Unpleasant odor associations are often undesirable, but it is not easy to get rid of them.
For example, a woman who bought a new, expensive perfume from a supermarket in New York. Later that day, after she was infuriated, she was in a lift at a time when much of the city was out of power due to a power failure. After spending about twelve hours in the elevator, she never used this perfume again because it caused her to feel claustrophobic. Most of us do not perceive the smell of diesel as pleasant, but there was a woman, who always recalled memories of happy days soon after her marriage because her husband worked in the railways and when she was welcomed at home every evening, a strong smell of diesel fuel could be sensed in the air. Individual olfactory associations learn and acquire lifetime and have no particular connection with aromatherapy. Pleasant associations induced by essential oils in the treatment process only help to reinforce positive healing effects.
If essential oils are able to stimulate memory or even memories, it should be understood as the logical application of aromatherapy to all sorts of memory defects such as amnesia.

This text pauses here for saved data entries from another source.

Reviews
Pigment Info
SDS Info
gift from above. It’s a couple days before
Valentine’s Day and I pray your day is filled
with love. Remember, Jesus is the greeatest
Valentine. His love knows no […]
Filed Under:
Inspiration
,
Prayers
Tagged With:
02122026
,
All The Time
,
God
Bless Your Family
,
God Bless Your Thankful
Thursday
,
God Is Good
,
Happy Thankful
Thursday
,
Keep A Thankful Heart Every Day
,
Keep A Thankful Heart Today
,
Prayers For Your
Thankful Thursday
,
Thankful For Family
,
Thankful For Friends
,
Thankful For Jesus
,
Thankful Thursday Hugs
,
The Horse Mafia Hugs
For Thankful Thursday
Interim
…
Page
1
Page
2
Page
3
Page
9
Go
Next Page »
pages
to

Coma is another problem that can be favorably influenced by aromatherapy. According to a message published in the French Vogue magazine in 1986, a group of doctors from the West Coast of the US used smells to treat coma patients, and the story of Jeff Miles, executive director of a perfume business, is quoted in the article. His grandfather, who was a perfumer, fell into a coma and could not recover for five weeks. Every day the sister came to bathe him, and his first reaction, after recovering his mind, was to smell jasmine soap.
In another case, leaving the coma is attributed to peppermint oil. In October 1983, a seventeen-year-old boy from Herrefordshire suffered a bicycle crash. After being in a coma for three months, she came into consciousness after smelling of peppermint oil. He still suffers from a mild brain injury but owes his father because he brought him back to consciousness thanks to the mint oil because the mint candy was his son’s favorite candy. Whether in the case of healing is due solely to the association with the memory, or the mint has also shown some stimulating effect, cannot be said for sure, but the possibilities of aromatherapy in these generally hopeless cases must be taken into account.